[Records from a dataset]
◆ ◆ ◆ ◆ ◆

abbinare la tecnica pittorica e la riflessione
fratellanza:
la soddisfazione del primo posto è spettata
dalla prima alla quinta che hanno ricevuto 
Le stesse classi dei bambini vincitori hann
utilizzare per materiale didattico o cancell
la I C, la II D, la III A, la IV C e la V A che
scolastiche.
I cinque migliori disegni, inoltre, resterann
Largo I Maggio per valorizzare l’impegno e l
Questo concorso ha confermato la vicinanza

◆ ◆ ◆ ◆ ◆

WHAT TO WORK ON
After locating the line containing "la I C, la II", write out that line and all remaining lines of the records exactly, with nothing added.

ANSWER SPACE
la I C, la II D, la III A, la IV C e la V A che
scolastiche.
I cinque migliori disegni, inoltre, resterann
Largo I Maggio per valorizzare l’impegno e l
Questo concorso ha confermato la vicinanza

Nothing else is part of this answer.